[ABOUT THIS TASK]: For each line of the data below that contains "their", return that line.

[DATASET RECORDS]:
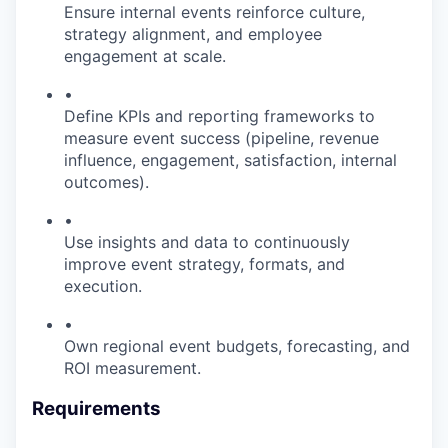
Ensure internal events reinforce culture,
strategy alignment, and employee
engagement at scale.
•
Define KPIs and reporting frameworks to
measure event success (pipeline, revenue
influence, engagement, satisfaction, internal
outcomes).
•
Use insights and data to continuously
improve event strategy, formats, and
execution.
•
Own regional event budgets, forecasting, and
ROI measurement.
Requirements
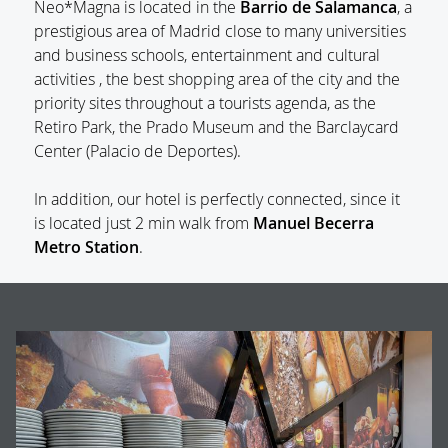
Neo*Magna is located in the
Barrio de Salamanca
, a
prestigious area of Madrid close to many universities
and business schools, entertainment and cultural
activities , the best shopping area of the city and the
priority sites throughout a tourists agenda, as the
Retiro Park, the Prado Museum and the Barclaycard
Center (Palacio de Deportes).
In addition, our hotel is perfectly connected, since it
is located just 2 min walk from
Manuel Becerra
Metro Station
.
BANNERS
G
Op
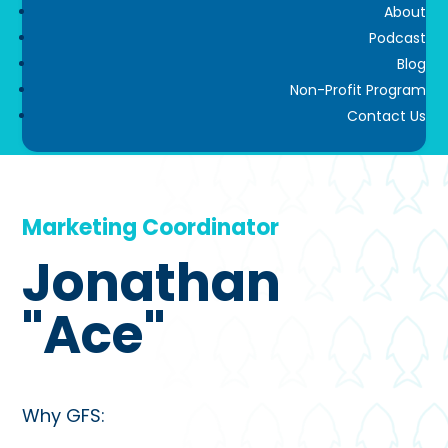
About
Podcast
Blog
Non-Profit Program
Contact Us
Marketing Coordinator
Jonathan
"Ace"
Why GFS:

...

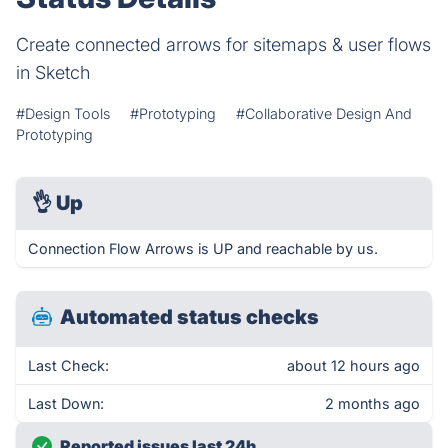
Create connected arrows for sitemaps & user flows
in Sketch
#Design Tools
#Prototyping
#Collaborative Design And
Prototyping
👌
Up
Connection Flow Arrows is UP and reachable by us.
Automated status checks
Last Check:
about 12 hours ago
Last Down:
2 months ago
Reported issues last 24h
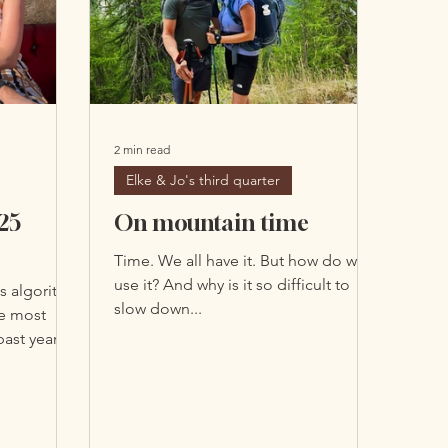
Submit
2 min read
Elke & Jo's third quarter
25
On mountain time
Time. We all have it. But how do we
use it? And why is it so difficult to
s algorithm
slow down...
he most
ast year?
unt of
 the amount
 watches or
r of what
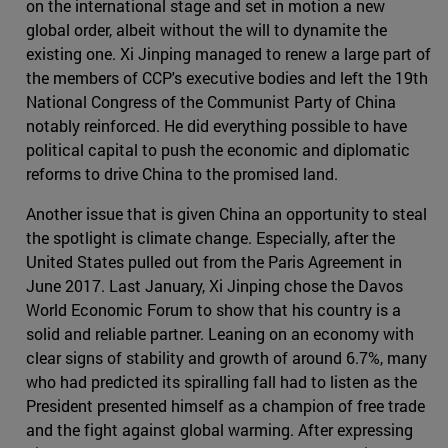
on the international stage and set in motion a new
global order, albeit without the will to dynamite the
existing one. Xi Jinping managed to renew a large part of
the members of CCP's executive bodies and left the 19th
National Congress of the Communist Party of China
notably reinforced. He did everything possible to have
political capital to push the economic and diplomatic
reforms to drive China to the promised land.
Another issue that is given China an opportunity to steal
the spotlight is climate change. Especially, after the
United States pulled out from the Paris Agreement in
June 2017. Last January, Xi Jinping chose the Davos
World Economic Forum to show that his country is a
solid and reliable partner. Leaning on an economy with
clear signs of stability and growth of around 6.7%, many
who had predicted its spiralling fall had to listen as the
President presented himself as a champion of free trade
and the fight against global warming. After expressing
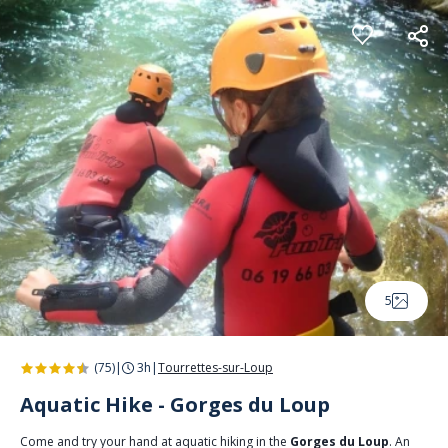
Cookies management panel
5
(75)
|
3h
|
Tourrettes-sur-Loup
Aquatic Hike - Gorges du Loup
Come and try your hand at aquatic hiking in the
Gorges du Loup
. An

--

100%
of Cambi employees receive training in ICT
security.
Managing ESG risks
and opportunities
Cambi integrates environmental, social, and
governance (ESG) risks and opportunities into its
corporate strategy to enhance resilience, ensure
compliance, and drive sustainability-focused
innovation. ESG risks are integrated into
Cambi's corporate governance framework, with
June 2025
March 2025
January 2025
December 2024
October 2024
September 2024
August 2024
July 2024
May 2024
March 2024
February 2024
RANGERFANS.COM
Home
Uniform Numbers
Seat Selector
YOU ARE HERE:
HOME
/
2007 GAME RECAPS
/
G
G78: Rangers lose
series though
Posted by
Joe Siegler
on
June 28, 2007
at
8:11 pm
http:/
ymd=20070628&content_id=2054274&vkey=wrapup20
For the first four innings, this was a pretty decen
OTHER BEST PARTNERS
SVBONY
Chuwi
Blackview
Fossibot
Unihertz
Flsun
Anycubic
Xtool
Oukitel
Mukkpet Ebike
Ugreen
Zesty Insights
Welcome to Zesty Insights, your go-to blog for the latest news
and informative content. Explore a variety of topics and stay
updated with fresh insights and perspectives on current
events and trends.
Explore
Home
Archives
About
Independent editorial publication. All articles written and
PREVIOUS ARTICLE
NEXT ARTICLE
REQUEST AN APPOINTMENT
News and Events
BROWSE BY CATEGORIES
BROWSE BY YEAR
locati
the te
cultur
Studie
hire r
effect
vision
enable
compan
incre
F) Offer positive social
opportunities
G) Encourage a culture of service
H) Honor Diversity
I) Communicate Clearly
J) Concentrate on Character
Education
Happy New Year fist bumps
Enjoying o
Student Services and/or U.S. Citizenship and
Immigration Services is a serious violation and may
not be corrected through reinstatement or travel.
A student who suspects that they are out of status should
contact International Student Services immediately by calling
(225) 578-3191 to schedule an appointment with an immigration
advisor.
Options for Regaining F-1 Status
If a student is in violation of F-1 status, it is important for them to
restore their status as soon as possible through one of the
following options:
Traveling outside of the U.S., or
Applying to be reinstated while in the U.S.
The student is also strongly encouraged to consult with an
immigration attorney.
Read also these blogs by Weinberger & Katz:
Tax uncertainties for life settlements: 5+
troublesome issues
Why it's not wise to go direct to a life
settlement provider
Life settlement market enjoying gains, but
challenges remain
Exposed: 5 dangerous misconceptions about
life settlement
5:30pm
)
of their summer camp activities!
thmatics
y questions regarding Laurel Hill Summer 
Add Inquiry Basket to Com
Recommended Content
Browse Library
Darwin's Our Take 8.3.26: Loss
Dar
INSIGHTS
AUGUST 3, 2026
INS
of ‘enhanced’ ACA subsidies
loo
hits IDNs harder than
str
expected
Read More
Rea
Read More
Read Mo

[OUTPUT OF THE EXERCISE]:
restore their status as soon as possible through one of the
of their summer camp activities!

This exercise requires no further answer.